In celebration of two birthdays, I decided to prepare something of an involved dinner. I began at 2 p.m., we sat to eat around 6:30. It wasn’t that it was an overly difficult meal to prepare, but it was one that required quite a bit of thinking and on-the-spot trial and error.
I know. What was I thinking? I should have gone with something a bit more predictable. But, no – it was time for a culinary challenge.
The main ingredients for this meal were one rack of lamb, carrots butternut squash, a red bell pepper, onions, peso and linguini.
Side story: I wanted to prepare a carrot mash with scallops, and then realized one of my guests did not eat shellfish. Bummer. At the last minute, I opted for charred shallots instead. But believing the carrot purée – or carrot mash – would be to mild, I wound up packing it with all sorts of yummy goodness.

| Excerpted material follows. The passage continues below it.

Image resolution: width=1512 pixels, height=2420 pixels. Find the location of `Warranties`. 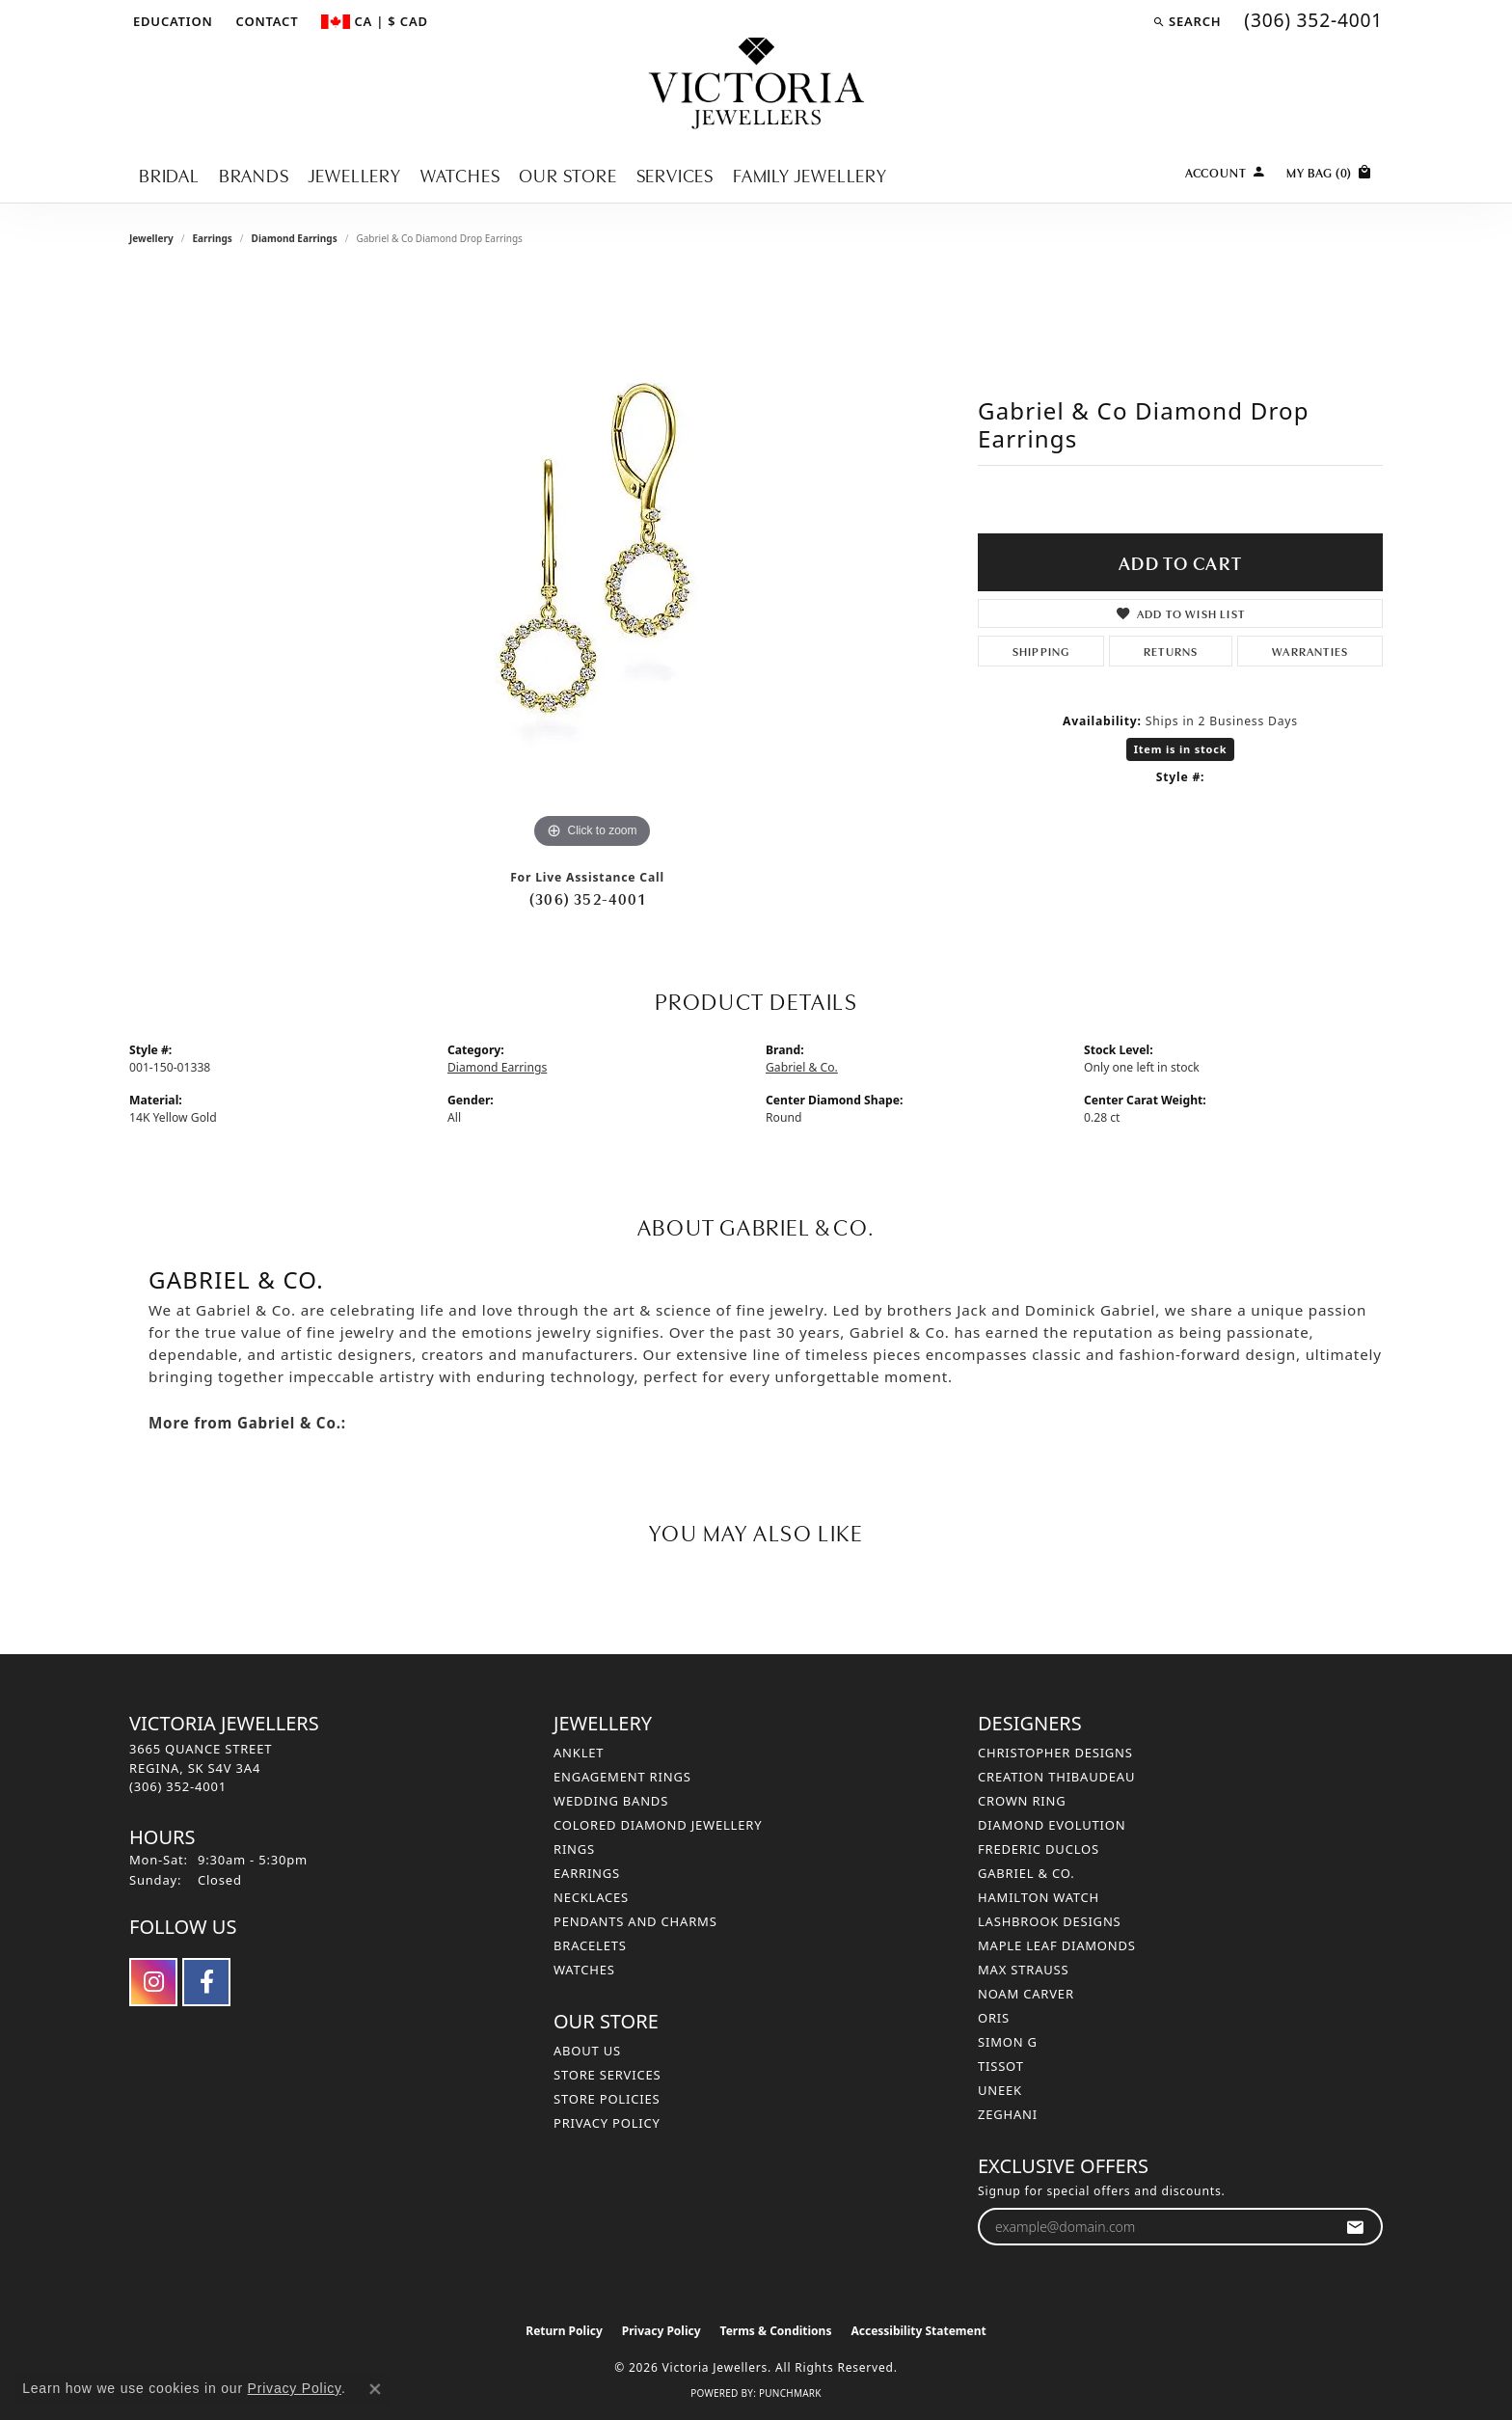 Warranties is located at coordinates (1310, 650).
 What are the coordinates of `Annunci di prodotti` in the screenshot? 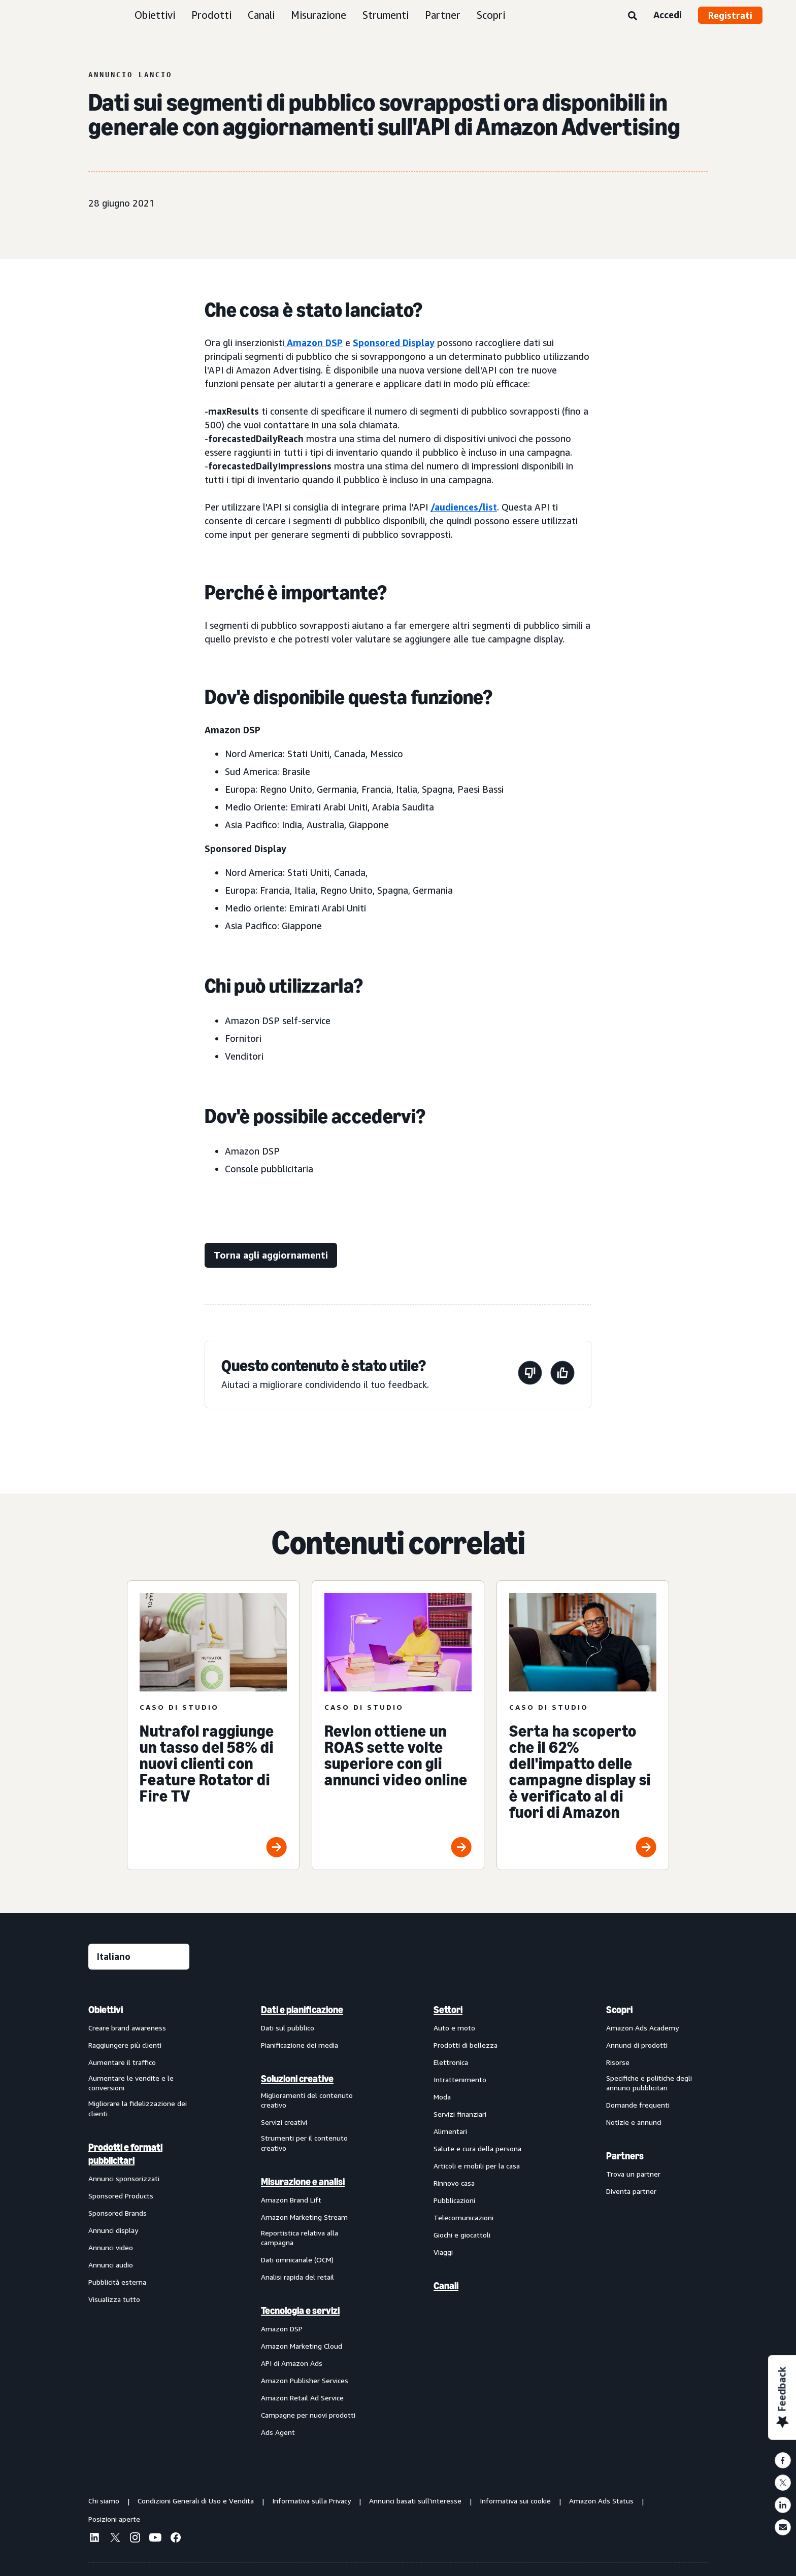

So, when making a carrot mash it seems the standard or well-established approach is to try and capture the essence of cumin. I did add cumin, but not much of it. Instead, I packed the puree with garlic, onion, Parmesan cheese, cilantro and Italian parsley with a tiny bit of milk and some olive oil. Overkill?
I prefer the Italian parsley, which was an excellent idea here because it has a sharper, more prominent – read: pungent – flavor than the standard parsley you find at the grocery store.
The method: I prepared the rack for a four-hour marinade – olive oil, salt and pepper with fresh rosemary and lemon. Somewhat predictable, yes.
I then roasted about seven carrots along with the butternut squash and one red bell pepper (should have used two of these) for about 45 minutes or so. This left the carrots with a nice charring that I thought I would soon regret, but never did. The squash had to roast for about another 15 minutes. Then, I let everything cool until I could handle them without having to use kitchen mittens.
*tee hee, funny word, “mittens”*
Then, I seared the rack of lamb before I put it in the oven to roast for about 20 minutes. I might have left it in for about an additional 10 minutes. It was medium rare, which was fantastic, but I wanted it to be a little less red and more pinkish. Ah well. It had a nice, full flavor. But the rosemary was so subtle. That was odd, because I cut up two sprigs, which I thought would be plenty.
At this point, I began boiling the linguini. I would later toss it with the pesto and chopped walnuts.
I then pulled out the food processor. I had to process everything in batches because the yield was huge. In with the carrots, red bell pepper, squash, cheese and herbs. After processing, I set a pot with olive oil on the stove, cooking the chopped onions until they became pearly. I then added the garlic. When the garlic became fragrant, I added the puree. I ended up having to add more of everything to create a strong and delicious flavor.
It turned out well. I could tell because everyone wanted seconds. That’s always the best complement. And I am pleased with the mash! I cannot wait to try that one again. Maybe adding other vegetables and herbs to fill out the color and flavor.